-------- Extracted material
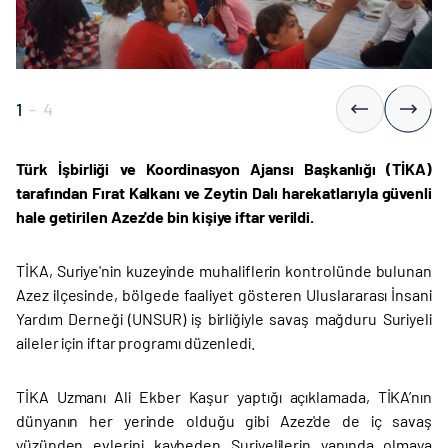
1
-
4
Türk İşbirliği ve Koordinasyon Ajansı Başkanlığı (TİKA)
tarafından Fırat Kalkanı ve Zeytin Dalı harekatlarıyla güvenli
hale getirilen Azez'de bin kişiye iftar verildi.
TİKA, Suriye'nin kuzeyinde muhaliflerin kontrolünde bulunan
Azez ilçesinde, bölgede faaliyet gösteren Uluslararası İnsani
Yardım Derneği (UNSUR) iş birliğiyle savaş mağduru Suriyeli
aileler için iftar programı düzenledi.
TİKA Uzmanı Ali Ekber Kaşur yaptığı açıklamada, TİKA’nın
dünyanın her yerinde olduğu gibi Azez'de de iç savaş
yüzünden evlerini kaybeden Suriyelilerin yanında olmaya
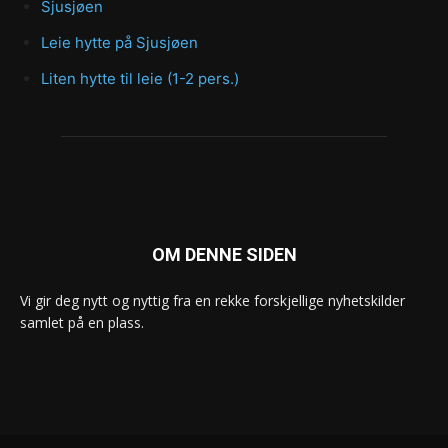
Sjusjøen
Leie hytte på Sjusjøen
Liten hytte til leie (1-2 pers.)
OM DENNE SIDEN
Vi gir deg nytt og nyttig fra en rekke forskjellige nyhetskilder
samlet på en plass.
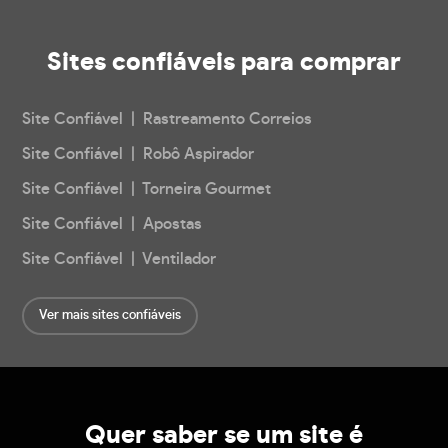
Sites confiáveis
para comprar
Site Confiável | Rastreamento Correios
Site Confiável | Robô Aspirador
Site Confiável | Torneira Gourmet
Site Confiável | Apostas
Site Confiável | Ventilador
Ver mais sites confiáveis
Quer saber se um site é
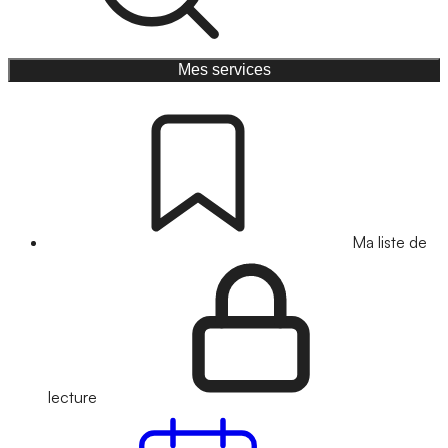
Mes services
Ma liste de
lecture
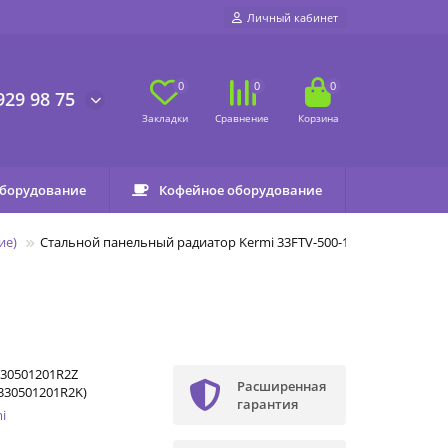
Личный кабинет
0
0
0
929 98 75
оборудование
Кофейное оборудование
ие)
Стальной панельный радиатор Kermi 33FTV-500-1200
30501201R2Z
Расширенная
330501201R2K)
гарантия
i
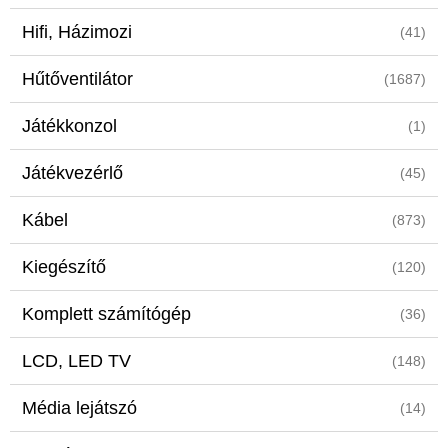
Hifi, Házimozi
(41)
Hűtőventilátor
(1687)
Játékkonzol
(1)
Játékvezérlő
(45)
Kábel
(873)
Kiegészítő
(120)
Komplett számítógép
(36)
LCD, LED TV
(148)
Média lejátszó
(14)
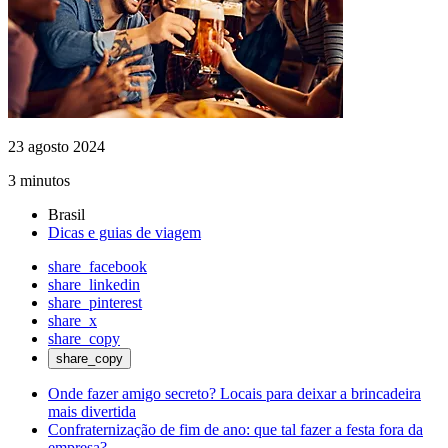
23 agosto 2024
3 minutos
Brasil
Dicas e guias de viagem
share_facebook
share_linkedin
share_pinterest
share_x
share_copy
share_copy
Onde fazer amigo secreto? Locais para deixar a brincadeira
mais divertida
Confraternização de fim de ano: que tal fazer a festa fora da
empresa?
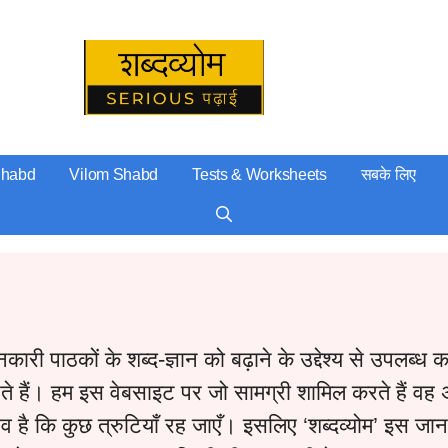
Serious पढ़ाई
Shabd
Vilom Shabd
Tests & Worksheets
सबके लिए
री पाठकों के शब्द-ज्ञान को बढ़ाने के उद्देश्य से उपलब्ध
 हैं। हम इस वेबसाइट पर जो सामग्री शामिल करते हैं वह अन
ंभव है कि कुछ त्रुटियाँ रह जाएँ। इसलिए ‘शब्दव्योम’ इस ज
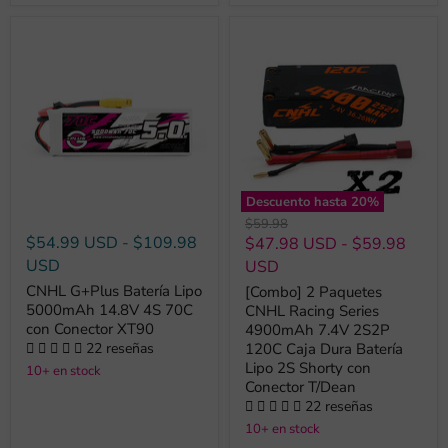
Descuento hasta
20
%
Precio
$59.98
original
$54.99 USD
-
$109.98
$47.98 USD
-
$59.98
USD
USD
CNHL G+Plus Batería Lipo
[Combo] 2 Paquetes
5000mAh 14.8V 4S 70C
CNHL Racing Series
con Conector XT90
4900mAh 7.4V 2S2P
22 reseñas
120C Caja Dura Batería
Lipo 2S Shorty con
10+ en stock
Conector T/Dean
22 reseñas
10+ en stock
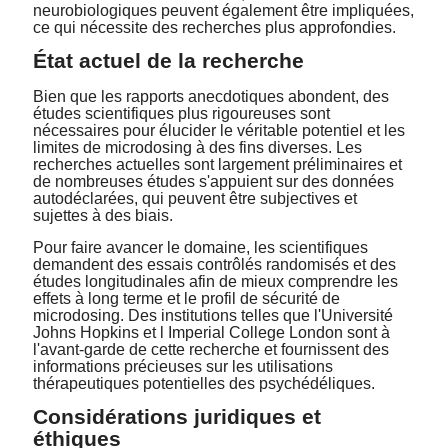
neurobiologiques peuvent également être impliquées,
ce qui nécessite des recherches plus approfondies.
État actuel de la recherche
Bien que les rapports anecdotiques abondent, des
études scientifiques plus rigoureuses sont
nécessaires pour élucider le véritable potentiel et les
limites de microdosing à des fins diverses. Les
recherches actuelles sont largement préliminaires et
de nombreuses études s'appuient sur des données
autodéclarées, qui peuvent être subjectives et
sujettes à des biais.
Pour faire avancer le domaine, les scientifiques
demandent des essais contrôlés randomisés et des
études longitudinales afin de mieux comprendre les
effets à long terme et le profil de sécurité de
microdosing. Des institutions telles que
l'Université
Johns Hopkins
et l
Imperial College London
sont à
l'avant-garde de cette recherche et fournissent des
informations précieuses sur les utilisations
thérapeutiques potentielles des psychédéliques.
Considérations juridiques et
éthiques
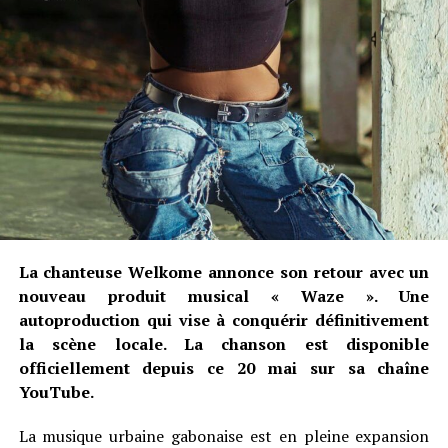
La chanteuse Welkome annonce son retour avec un
nouveau produit musical « Waze ». Une
autoproduction qui vise à conquérir définitivement
la scène locale. La chanson est disponible
officiellement depuis ce 20 mai sur sa chaîne
YouTube.
La musique urbaine gabonaise est en pleine expansion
----------------
**Work task**
Write out every line above exactly, minus images.

**Completed task**
1
-
4
Türk İşbirliği ve Koordinasyon Ajansı Başkanlığı (TİKA)
tarafından Fırat Kalkanı ve Zeytin Dalı harekatlarıyla güvenli
hale getirilen Azez'de bin kişiye iftar verildi.
TİKA, Suriye'nin kuzeyinde muhaliflerin kontrolünde bulunan
Azez ilçesinde, bölgede faaliyet gösteren Uluslararası İnsani
Yardım Derneği (UNSUR) iş birliğiyle savaş mağduru Suriyeli
aileler için iftar programı düzenledi.
TİKA Uzmanı Ali Ekber Kaşur yaptığı açıklamada, TİKA’nın
dünyanın her yerinde olduğu gibi Azez'de de iç savaş
yüzünden evlerini kaybeden Suriyelilerin yanında olmaya
Sjusjøen
Leie hytte på Sjusjøen
Liten hytte til leie (1-2 pers.)
OM DENNE SIDEN
Vi gir deg nytt og nyttig fra en rekke forskjellige nyhetskilder
samlet på en plass.
Sites confiáveis
para comprar
Site Confiável | Rastreamento Correios
Site Confiável | Robô Aspirador
Site Confiável | Torneira Gourmet
Site Confiável | Apostas
Site Confiável | Ventilador
Ver mais sites confiáveis
Quer saber se um site é
Mes services
Ma liste de
lecture
Личный кабинет
0
0
0
929 98 75
оборудование
Кофейное оборудование
ие)
Стальной панельный радиатор Kermi 33FTV-500-1200
30501201R2Z
Расширенная
330501201R2K)
гарантия
i
Hifi, Házimozi
(41)
Hűtőventilátor
(1687)
Játékkonzol
(1)
Játékvezérlő
(45)
Kábel
(873)
Kiegészítő
(120)
Komplett számítógép
(36)
LCD, LED TV
(148)
Média lejátszó
(14)
23 agosto 2024
3 minutos
Brasil
Dicas e guias de viagem
share_facebook
share_linkedin
share_pinterest
share_x
share_copy
share_copy
Onde fazer amigo secreto? Locais para deixar a brincadeira
mais divertida
Confraternização de fim de ano: que tal fazer a festa fora da
empresa?
Serious पढ़ाई
Shabd
Vilom Shabd
Tests & Worksheets
सबके लिए
री पाठकों के शब्द-ज्ञान को बढ़ाने के उद्देश्य से उपलब्ध
 हैं। हम इस वेबसाइट पर जो सामग्री शामिल करते हैं वह अन
ंभव है कि कुछ त्रुटियाँ रह जाएँ। इसलिए ‘शब्दव्योम’ इस ज
Descuento hasta
20
%
Precio
$59.98
original
$54.99 USD
-
$109.98
$47.98 USD
-
$59.98
USD
USD
CNHL G+Plus Batería Lipo
[Combo] 2 Paquetes
5000mAh 14.8V 4S 70C
CNHL Racing Series
con Conector XT90
4900mAh 7.4V 2S2P
22 reseñas
120C Caja Dura Batería
Lipo 2S Shorty con
10+ en stock
Conector T/Dean
22 reseñas
10+ en stock
neurobiologiques peuvent également être impliquées,
ce qui nécessite des recherches plus approfondies.
État actuel de la recherche
Bien que les rapports anecdotiques abondent, des
études scientifiques plus rigoureuses sont
nécessaires pour élucider le véritable potentiel et les
limites de microdosing à des fins diverses. Les
recherches actuelles sont largement préliminaires et
de nombreuses études s'appuient sur des données
autodéclarées, qui peuvent être subjectives et
sujettes à des biais.
Pour faire avancer le domaine, les scientifiques
demandent des essais contrôlés randomisés et des
études longitudinales afin de mieux comprendre les
effets à long terme et le profil de sécurité de
microdosing. Des institutions telles que
l'Université
Johns Hopkins
et l
Imperial College London
sont à
l'avant-garde de cette recherche et fournissent des
informations précieuses sur les utilisations
thérapeutiques potentielles des psychédéliques.
Considérations juridiques et
éthiques
La chanteuse Welkome annonce son retour avec un
nouveau produit musical « Waze ». Une
autoproduction qui vise à conquérir définitivement
la scène locale. La chanson est disponible
officiellement depuis ce 20 mai sur sa chaîne
YouTube.
La musique urbaine gabonaise est en pleine expansion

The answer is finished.